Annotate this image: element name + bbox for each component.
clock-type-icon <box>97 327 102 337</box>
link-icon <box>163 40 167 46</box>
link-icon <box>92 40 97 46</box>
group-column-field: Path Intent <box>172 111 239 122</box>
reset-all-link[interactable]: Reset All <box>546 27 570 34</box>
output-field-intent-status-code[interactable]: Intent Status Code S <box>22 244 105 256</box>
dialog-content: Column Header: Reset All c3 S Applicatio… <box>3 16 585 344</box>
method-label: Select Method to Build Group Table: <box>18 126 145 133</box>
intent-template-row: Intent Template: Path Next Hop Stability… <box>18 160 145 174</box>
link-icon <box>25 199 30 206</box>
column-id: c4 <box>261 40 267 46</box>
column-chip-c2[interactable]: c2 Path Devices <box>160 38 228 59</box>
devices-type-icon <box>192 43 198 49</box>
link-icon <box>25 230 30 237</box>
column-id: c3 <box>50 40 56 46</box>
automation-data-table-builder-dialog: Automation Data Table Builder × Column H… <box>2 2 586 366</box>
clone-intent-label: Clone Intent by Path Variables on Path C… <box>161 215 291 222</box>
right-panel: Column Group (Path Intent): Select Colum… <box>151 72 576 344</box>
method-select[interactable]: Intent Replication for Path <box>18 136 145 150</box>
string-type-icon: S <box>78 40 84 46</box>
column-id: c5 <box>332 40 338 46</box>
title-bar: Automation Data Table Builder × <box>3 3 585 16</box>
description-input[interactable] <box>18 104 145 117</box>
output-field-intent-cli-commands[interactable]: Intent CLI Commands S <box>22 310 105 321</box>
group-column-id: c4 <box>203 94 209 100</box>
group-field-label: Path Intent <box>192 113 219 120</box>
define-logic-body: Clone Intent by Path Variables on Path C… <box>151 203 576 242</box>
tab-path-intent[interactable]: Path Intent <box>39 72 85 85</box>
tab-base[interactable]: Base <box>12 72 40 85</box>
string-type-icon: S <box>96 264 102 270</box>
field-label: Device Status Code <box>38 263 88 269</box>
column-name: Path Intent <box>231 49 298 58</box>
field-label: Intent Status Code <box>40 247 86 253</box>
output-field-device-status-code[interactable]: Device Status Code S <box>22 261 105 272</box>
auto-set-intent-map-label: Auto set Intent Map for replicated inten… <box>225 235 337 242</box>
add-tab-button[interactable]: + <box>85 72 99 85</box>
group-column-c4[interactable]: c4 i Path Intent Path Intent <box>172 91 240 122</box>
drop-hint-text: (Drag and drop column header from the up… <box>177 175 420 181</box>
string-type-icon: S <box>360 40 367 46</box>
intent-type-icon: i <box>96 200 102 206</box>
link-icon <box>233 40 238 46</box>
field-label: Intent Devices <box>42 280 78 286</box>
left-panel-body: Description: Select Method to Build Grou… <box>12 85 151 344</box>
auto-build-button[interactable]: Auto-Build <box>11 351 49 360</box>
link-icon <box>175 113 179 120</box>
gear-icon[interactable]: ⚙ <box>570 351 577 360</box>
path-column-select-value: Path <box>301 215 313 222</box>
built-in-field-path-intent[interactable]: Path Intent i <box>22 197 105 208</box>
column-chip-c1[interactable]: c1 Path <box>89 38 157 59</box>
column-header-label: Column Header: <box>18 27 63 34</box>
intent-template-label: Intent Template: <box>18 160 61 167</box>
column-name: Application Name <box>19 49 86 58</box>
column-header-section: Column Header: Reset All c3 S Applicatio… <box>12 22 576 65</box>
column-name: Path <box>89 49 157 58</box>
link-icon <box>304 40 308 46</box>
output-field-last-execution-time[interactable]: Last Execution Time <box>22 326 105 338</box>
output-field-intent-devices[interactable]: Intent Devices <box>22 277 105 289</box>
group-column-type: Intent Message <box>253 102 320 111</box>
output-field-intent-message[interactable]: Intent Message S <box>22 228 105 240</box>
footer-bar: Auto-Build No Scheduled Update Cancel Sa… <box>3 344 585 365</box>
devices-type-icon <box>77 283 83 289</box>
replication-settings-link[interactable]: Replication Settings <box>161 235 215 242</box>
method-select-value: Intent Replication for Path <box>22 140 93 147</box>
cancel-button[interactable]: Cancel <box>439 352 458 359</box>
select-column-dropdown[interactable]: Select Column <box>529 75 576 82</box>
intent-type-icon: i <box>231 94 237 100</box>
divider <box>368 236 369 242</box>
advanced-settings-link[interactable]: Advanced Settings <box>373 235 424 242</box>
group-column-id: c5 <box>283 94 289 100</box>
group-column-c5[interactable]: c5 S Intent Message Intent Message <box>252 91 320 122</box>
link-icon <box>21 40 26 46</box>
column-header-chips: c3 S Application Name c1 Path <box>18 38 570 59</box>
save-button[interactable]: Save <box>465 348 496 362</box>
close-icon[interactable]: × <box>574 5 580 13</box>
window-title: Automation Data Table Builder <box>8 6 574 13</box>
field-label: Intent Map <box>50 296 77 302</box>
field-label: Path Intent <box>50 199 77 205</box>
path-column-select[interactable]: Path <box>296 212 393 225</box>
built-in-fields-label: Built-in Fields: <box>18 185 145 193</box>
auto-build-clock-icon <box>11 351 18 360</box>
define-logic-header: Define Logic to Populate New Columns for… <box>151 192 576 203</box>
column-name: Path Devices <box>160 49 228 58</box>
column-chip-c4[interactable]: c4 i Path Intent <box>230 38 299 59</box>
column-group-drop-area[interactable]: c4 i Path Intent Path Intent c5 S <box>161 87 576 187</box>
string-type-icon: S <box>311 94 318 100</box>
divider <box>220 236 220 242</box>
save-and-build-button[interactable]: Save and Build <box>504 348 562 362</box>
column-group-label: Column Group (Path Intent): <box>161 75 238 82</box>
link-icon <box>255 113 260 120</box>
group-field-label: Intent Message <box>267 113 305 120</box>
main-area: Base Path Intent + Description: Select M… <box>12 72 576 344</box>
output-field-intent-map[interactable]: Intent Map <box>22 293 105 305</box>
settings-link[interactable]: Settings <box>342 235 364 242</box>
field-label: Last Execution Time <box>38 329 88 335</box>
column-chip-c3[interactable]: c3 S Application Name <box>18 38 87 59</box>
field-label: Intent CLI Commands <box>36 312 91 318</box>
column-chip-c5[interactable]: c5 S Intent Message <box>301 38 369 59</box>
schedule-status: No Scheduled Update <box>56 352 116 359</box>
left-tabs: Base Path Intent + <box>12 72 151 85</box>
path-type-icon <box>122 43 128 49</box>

▬▬▬

→ **Task directions**: Set down every entry exactly as given.

→ **Exercise result**:
Annotate this image: element name + bbox for each component.
clock-type-icon <box>97 327 102 337</box>
link-icon <box>163 40 167 46</box>
link-icon <box>92 40 97 46</box>
group-column-field: Path Intent <box>172 111 239 122</box>
reset-all-link[interactable]: Reset All <box>546 27 570 34</box>
output-field-intent-status-code[interactable]: Intent Status Code S <box>22 244 105 256</box>
dialog-content: Column Header: Reset All c3 S Applicatio… <box>3 16 585 344</box>
method-label: Select Method to Build Group Table: <box>18 126 145 133</box>
intent-template-row: Intent Template: Path Next Hop Stability… <box>18 160 145 174</box>
link-icon <box>25 199 30 206</box>
column-id: c4 <box>261 40 267 46</box>
column-chip-c2[interactable]: c2 Path Devices <box>160 38 228 59</box>
devices-type-icon <box>192 43 198 49</box>
link-icon <box>25 230 30 237</box>
column-id: c3 <box>50 40 56 46</box>
automation-data-table-builder-dialog: Automation Data Table Builder × Column H… <box>2 2 586 366</box>
clone-intent-label: Clone Intent by Path Variables on Path C… <box>161 215 291 222</box>
right-panel: Column Group (Path Intent): Select Colum… <box>151 72 576 344</box>
method-select[interactable]: Intent Replication for Path <box>18 136 145 150</box>
string-type-icon: S <box>78 40 84 46</box>
column-id: c5 <box>332 40 338 46</box>
title-bar: Automation Data Table Builder × <box>3 3 585 16</box>
description-input[interactable] <box>18 104 145 117</box>
output-field-intent-cli-commands[interactable]: Intent CLI Commands S <box>22 310 105 321</box>
group-column-id: c4 <box>203 94 209 100</box>
group-field-label: Path Intent <box>192 113 219 120</box>
define-logic-body: Clone Intent by Path Variables on Path C… <box>151 203 576 242</box>
tab-path-intent[interactable]: Path Intent <box>39 72 85 85</box>
tab-base[interactable]: Base <box>12 72 40 85</box>
string-type-icon: S <box>96 264 102 270</box>
field-label: Device Status Code <box>38 263 88 269</box>
column-name: Path Intent <box>231 49 298 58</box>
field-label: Intent Status Code <box>40 247 86 253</box>
output-field-device-status-code[interactable]: Device Status Code S <box>22 261 105 272</box>
auto-set-intent-map-label: Auto set Intent Map for replicated inten… <box>225 235 337 242</box>
add-tab-button[interactable]: + <box>85 72 99 85</box>
group-column-c4[interactable]: c4 i Path Intent Path Intent <box>172 91 240 122</box>
drop-hint-text: (Drag and drop column header from the up… <box>177 175 420 181</box>
string-type-icon: S <box>360 40 367 46</box>
intent-type-icon: i <box>96 200 102 206</box>
link-icon <box>233 40 238 46</box>
field-label: Intent Devices <box>42 280 78 286</box>
left-panel-body: Description: Select Method to Build Grou… <box>12 85 151 344</box>
auto-build-button[interactable]: Auto-Build <box>11 351 49 360</box>
link-icon <box>175 113 179 120</box>
gear-icon[interactable]: ⚙ <box>570 351 577 360</box>
path-column-select-value: Path <box>301 215 313 222</box>
built-in-field-path-intent[interactable]: Path Intent i <box>22 197 105 208</box>
column-chip-c1[interactable]: c1 Path <box>89 38 157 59</box>
column-header-label: Column Header: <box>18 27 63 34</box>
intent-template-label: Intent Template: <box>18 160 61 167</box>
column-name: Application Name <box>19 49 86 58</box>
column-header-section: Column Header: Reset All c3 S Applicatio… <box>12 22 576 65</box>
column-name: Path <box>89 49 157 58</box>
link-icon <box>304 40 308 46</box>
output-field-last-execution-time[interactable]: Last Execution Time <box>22 326 105 338</box>
output-field-intent-devices[interactable]: Intent Devices <box>22 277 105 289</box>
group-column-type: Intent Message <box>253 102 320 111</box>
output-field-intent-message[interactable]: Intent Message S <box>22 228 105 240</box>
footer-bar: Auto-Build No Scheduled Update Cancel Sa… <box>3 344 585 365</box>
devices-type-icon <box>77 283 83 289</box>
replication-settings-link[interactable]: Replication Settings <box>161 235 215 242</box>
method-select-value: Intent Replication for Path <box>22 140 93 147</box>
cancel-button[interactable]: Cancel <box>439 352 458 359</box>
select-column-dropdown[interactable]: Select Column <box>529 75 576 82</box>
intent-type-icon: i <box>231 94 237 100</box>
divider <box>368 236 369 242</box>
advanced-settings-link[interactable]: Advanced Settings <box>373 235 424 242</box>
group-column-id: c5 <box>283 94 289 100</box>
group-column-c5[interactable]: c5 S Intent Message Intent Message <box>252 91 320 122</box>
link-icon <box>21 40 26 46</box>
column-header-chips: c3 S Application Name c1 Path <box>18 38 570 59</box>
save-button[interactable]: Save <box>465 348 496 362</box>
close-icon[interactable]: × <box>574 5 580 13</box>
window-title: Automation Data Table Builder <box>8 6 574 13</box>
field-label: Intent Map <box>50 296 77 302</box>
field-label: Path Intent <box>50 199 77 205</box>
path-column-select[interactable]: Path <box>296 212 393 225</box>
built-in-fields-label: Built-in Fields: <box>18 185 145 193</box>
auto-build-clock-icon <box>11 351 18 360</box>
define-logic-header: Define Logic to Populate New Columns for… <box>151 192 576 203</box>
column-name: Path Devices <box>160 49 228 58</box>
column-chip-c4[interactable]: c4 i Path Intent <box>230 38 299 59</box>
column-group-drop-area[interactable]: c4 i Path Intent Path Intent c5 S <box>161 87 576 187</box>
string-type-icon: S <box>311 94 318 100</box>
divider <box>220 236 220 242</box>
save-and-build-button[interactable]: Save and Build <box>504 348 562 362</box>
column-group-label: Column Group (Path Intent): <box>161 75 238 82</box>
link-icon <box>255 113 260 120</box>
group-field-label: Intent Message <box>267 113 305 120</box>
main-area: Base Path Intent + Description: Select M… <box>12 72 576 344</box>
output-field-intent-map[interactable]: Intent Map <box>22 293 105 305</box>
settings-link[interactable]: Settings <box>342 235 364 242</box>
field-label: Last Execution Time <box>38 329 88 335</box>
column-chip-c3[interactable]: c3 S Application Name <box>18 38 87 59</box>
field-label: Intent CLI Commands <box>36 312 91 318</box>
column-chip-c5[interactable]: c5 S Intent Message <box>301 38 369 59</box>
schedule-status: No Scheduled Update <box>56 352 116 359</box>
left-tabs: Base Path Intent + <box>12 72 151 85</box>
path-type-icon <box>122 43 128 49</box>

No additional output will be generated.